What is expected: Go through the listing beneath this task and return every line that carries the string "will".

Source material:
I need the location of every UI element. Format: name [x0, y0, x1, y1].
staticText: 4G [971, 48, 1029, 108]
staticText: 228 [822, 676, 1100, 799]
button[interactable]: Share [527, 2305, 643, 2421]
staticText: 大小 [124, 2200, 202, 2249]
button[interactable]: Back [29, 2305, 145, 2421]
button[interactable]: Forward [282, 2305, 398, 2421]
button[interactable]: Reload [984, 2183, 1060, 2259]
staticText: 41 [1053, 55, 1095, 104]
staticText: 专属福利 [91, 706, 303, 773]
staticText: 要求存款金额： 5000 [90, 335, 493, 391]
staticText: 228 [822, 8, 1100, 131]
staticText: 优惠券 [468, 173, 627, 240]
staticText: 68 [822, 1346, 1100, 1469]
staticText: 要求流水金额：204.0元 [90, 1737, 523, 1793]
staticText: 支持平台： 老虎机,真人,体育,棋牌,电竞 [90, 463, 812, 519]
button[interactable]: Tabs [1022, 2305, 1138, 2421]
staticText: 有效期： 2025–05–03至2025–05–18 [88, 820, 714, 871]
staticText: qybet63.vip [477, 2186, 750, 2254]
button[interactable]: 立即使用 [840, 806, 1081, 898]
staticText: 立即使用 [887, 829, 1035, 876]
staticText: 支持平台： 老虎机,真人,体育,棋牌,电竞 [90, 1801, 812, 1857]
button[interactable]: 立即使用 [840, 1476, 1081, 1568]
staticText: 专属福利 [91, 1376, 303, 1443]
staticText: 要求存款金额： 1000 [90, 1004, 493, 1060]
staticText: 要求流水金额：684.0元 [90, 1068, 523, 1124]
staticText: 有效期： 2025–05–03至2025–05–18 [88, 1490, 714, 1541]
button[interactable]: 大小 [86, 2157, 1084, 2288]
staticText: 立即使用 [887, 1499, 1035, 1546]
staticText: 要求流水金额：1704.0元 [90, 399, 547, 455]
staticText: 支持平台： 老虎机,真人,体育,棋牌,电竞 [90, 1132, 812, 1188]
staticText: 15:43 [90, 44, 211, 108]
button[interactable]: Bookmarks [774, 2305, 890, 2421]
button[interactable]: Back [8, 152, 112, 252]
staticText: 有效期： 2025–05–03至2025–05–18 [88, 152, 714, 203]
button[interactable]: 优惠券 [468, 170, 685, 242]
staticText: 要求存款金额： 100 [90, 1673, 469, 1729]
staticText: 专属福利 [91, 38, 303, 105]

==

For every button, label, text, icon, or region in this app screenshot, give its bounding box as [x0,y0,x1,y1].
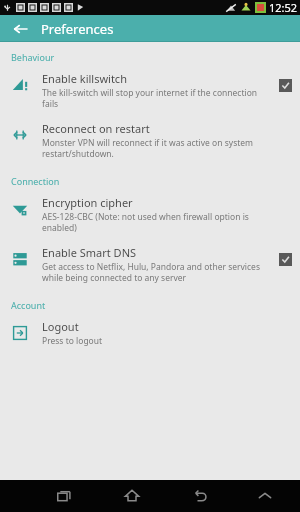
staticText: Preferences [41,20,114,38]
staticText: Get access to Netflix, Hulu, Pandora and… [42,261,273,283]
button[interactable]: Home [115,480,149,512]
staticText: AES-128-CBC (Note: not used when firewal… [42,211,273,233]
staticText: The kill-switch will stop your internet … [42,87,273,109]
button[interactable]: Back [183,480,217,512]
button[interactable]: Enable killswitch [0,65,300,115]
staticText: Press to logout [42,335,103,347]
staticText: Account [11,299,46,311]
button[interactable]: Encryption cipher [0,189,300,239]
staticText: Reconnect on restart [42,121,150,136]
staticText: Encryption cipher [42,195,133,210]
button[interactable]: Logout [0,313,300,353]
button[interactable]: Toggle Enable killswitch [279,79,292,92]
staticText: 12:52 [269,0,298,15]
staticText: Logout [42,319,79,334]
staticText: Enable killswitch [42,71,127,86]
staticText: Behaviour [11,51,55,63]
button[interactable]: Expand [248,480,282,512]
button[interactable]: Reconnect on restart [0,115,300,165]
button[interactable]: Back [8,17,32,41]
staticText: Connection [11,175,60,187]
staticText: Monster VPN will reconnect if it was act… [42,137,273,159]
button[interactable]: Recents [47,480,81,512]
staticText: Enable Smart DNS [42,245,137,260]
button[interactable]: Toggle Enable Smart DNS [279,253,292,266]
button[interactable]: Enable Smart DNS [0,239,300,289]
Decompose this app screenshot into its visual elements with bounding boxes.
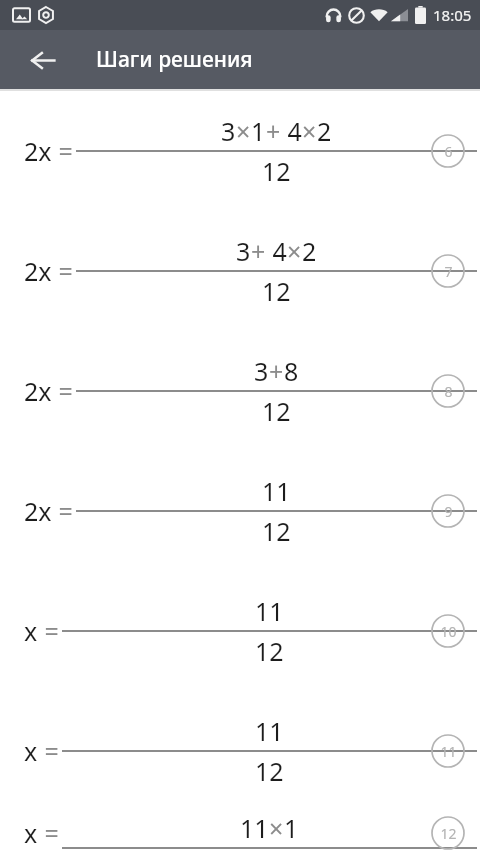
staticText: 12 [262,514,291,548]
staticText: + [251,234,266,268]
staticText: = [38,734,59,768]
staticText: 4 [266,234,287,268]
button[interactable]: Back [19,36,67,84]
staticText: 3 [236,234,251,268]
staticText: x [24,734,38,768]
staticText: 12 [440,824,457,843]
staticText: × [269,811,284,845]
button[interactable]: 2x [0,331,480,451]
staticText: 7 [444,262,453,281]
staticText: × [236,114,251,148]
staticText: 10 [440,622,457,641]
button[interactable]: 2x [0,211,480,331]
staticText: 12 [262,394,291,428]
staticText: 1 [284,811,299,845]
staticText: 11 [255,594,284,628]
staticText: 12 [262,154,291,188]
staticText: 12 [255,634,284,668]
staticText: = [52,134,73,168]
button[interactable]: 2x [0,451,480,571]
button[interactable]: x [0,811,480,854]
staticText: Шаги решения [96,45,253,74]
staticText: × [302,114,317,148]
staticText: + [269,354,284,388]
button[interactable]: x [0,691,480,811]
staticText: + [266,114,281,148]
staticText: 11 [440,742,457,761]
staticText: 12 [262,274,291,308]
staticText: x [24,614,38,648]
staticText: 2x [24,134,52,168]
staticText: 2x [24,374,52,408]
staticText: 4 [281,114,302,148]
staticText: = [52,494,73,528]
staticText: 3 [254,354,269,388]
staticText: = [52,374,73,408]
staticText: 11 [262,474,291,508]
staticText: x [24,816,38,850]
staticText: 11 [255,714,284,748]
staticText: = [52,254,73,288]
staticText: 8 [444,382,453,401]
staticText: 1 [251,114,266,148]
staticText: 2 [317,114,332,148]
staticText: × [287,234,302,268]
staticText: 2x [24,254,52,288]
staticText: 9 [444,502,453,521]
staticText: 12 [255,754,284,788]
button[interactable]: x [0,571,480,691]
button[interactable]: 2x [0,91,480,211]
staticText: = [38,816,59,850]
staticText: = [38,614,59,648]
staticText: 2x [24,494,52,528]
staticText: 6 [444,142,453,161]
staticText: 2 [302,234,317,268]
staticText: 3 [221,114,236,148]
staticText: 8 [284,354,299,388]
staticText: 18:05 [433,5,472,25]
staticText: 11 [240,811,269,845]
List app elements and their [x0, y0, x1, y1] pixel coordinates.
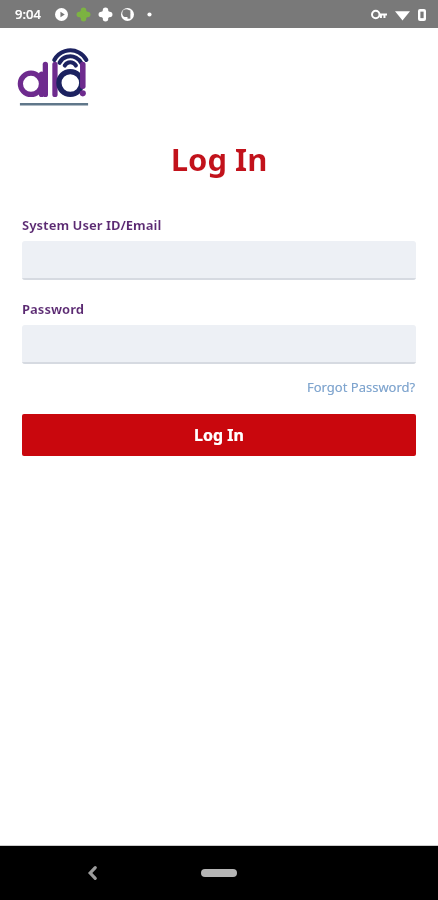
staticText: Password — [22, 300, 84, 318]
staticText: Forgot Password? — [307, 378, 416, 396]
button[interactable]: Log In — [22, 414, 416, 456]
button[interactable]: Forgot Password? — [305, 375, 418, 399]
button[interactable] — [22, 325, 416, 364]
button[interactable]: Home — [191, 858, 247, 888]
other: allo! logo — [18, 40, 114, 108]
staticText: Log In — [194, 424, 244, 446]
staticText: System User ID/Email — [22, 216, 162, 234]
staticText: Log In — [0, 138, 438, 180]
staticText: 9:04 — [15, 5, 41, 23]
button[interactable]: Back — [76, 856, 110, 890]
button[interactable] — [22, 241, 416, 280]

Answer box:
staticText: The kill-switch will stop your internet … [42,87,273,109]
staticText: Monster VPN will reconnect if it was act… [42,137,273,159]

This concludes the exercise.